Oleg
Oleg

Reputation: 43

element book: validity error : Element book content does not follow the DTD

I have the following DocBook structure in my book.xml file:

   <?xml version="1.0" encoding="UTF-8"?>
   <!DOCTYPE book PUBLIC "-//OASIS//DTD DocBook XML V4.5//EN"  "http://www.oasis-open.org/docbook/xml/4.1.2/docbookx.dtd" 
    [ <!-- -->
   <!ENTITY bookinfo SYSTEM "bookinfo.sgm">
      <!ENTITY abstract SYSTEM "abstract.sgm">
      <!ENTITY chap1 SYSTEM "chap1.sgm">
      <!ENTITY biblio SYSTEM "biblio.sgm">
      <!ENTITY the_author "Author Name">
    ] > 
    <book> 
      <title>Book title</title>
     &bookinfo; 
      <abstract>
        <para>Abstract.</para>
      </abstract>
     &chap1; 
     &biblio; 
    </book> 

When I am running xmllint -valid book.xml from cmd, I am getting this error:

book.xml:18: element book: validity error : Element book content does not follow the DTD, expecting ((title , subtitle? , titleabbrev?)? , bookinfo? , (dedication | toc | lot | glossary | bibliography | preface | chapter | reference | part | article | appendix | index | setindex | colophon)*), got (title CDATA abstract CDATA CDATA )

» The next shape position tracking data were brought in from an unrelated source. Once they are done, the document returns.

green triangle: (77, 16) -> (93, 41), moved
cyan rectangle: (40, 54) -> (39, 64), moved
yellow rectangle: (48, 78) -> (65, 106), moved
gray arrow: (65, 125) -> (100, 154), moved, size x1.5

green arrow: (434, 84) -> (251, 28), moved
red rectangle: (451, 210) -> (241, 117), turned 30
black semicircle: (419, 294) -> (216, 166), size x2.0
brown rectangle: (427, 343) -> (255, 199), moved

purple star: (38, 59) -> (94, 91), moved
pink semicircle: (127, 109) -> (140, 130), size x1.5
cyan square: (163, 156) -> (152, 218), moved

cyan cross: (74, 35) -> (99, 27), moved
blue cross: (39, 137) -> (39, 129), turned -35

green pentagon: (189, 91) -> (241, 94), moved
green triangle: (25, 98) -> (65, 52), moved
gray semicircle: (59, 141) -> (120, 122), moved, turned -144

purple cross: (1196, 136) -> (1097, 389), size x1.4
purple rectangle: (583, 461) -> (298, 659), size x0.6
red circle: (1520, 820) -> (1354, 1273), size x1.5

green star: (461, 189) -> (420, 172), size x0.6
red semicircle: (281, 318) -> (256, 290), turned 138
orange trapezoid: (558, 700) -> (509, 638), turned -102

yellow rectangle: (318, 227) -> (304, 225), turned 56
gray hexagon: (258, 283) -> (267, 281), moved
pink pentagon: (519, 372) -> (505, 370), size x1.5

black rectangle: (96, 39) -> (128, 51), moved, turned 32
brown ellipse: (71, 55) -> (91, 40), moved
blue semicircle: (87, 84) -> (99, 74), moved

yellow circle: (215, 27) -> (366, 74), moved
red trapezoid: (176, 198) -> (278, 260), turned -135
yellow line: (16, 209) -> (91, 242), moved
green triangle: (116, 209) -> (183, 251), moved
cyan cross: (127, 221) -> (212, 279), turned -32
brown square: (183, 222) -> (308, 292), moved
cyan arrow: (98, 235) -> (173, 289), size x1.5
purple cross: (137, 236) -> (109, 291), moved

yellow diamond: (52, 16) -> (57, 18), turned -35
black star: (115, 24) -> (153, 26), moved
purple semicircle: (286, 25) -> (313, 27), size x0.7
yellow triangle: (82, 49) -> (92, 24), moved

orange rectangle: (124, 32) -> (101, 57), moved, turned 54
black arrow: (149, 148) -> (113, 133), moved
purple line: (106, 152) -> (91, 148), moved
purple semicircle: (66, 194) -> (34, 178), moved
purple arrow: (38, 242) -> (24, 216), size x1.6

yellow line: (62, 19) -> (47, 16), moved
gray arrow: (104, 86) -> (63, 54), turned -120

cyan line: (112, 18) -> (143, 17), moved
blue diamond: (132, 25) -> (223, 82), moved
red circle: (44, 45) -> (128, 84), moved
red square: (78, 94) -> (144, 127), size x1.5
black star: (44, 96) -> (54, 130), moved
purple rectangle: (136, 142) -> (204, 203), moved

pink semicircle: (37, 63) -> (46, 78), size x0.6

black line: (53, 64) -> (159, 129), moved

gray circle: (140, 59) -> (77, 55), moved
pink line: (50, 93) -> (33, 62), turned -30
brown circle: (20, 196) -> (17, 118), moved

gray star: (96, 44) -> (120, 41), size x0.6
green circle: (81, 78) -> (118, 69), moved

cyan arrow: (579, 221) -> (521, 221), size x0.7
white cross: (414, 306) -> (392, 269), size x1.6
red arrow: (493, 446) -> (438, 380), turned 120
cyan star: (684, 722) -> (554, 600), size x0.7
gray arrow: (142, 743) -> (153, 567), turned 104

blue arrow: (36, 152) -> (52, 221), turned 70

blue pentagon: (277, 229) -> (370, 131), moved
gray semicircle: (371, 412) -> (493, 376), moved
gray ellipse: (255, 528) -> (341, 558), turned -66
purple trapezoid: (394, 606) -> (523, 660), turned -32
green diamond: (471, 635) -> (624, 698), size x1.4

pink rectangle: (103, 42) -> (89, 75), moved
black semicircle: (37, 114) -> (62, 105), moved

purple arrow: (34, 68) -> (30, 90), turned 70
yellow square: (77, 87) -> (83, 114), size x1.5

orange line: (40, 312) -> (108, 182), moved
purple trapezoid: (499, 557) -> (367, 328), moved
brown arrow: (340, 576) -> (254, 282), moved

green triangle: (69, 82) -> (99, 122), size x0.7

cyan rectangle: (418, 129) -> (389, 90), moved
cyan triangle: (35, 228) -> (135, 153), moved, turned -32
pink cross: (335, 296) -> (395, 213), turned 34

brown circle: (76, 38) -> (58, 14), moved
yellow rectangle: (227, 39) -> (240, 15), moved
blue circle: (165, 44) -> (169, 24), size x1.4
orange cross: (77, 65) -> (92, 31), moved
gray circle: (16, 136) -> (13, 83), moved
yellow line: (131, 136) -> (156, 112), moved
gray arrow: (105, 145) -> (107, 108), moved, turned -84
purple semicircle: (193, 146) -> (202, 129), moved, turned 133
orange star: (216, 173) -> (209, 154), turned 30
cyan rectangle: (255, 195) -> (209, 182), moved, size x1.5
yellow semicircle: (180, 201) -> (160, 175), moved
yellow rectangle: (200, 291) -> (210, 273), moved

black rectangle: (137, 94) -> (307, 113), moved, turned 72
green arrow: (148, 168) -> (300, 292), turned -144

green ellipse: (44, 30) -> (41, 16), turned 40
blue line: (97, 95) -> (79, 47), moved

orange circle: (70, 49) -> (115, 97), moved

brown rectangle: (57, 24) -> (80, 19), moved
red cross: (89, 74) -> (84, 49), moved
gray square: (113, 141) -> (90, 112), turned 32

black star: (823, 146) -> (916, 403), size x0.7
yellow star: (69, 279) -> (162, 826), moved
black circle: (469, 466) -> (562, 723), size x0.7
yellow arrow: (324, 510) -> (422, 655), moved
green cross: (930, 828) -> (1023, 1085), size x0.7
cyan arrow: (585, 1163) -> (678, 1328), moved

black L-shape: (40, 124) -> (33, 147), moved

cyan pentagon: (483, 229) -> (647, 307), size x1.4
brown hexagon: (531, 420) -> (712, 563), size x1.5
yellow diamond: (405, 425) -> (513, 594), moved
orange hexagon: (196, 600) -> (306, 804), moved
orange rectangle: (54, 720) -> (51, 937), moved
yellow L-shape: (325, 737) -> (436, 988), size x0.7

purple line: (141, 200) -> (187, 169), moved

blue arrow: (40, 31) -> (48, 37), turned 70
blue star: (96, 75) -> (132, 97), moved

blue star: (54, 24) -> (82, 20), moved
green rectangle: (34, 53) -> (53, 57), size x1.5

Why does xmllint give me this error? Seems everything is OK...

Upvotes: 1

Views: 572

Answers (1)

Tsundoku
Tsundoku

Reputation: 2707

Assuming the external parsed entities referenced in the document (bookinfo.sgm, chap1.sgm and biblio.sgm) are at their correct locations and valid, the validation error is caused by the presence of the abstract element in the book element.

For the list of parents of abstract, see "abstract" in DocBook: The Definitive Guide.

You can solve the issue by moving the abstract inside an element where it is allowed. For example, if bookinfo.sgm is defined as follows, book.xml will validate:

<subtitle>The Subtitle</subtitle>
<bookinfo>
  <abstract>
    <para>Abstract.</para>
  </abstract>
</bookinfo>

I don't know what else you have in bookinfo.sgm, but moving the abstract inside a bookinfo element definitely works and is valid.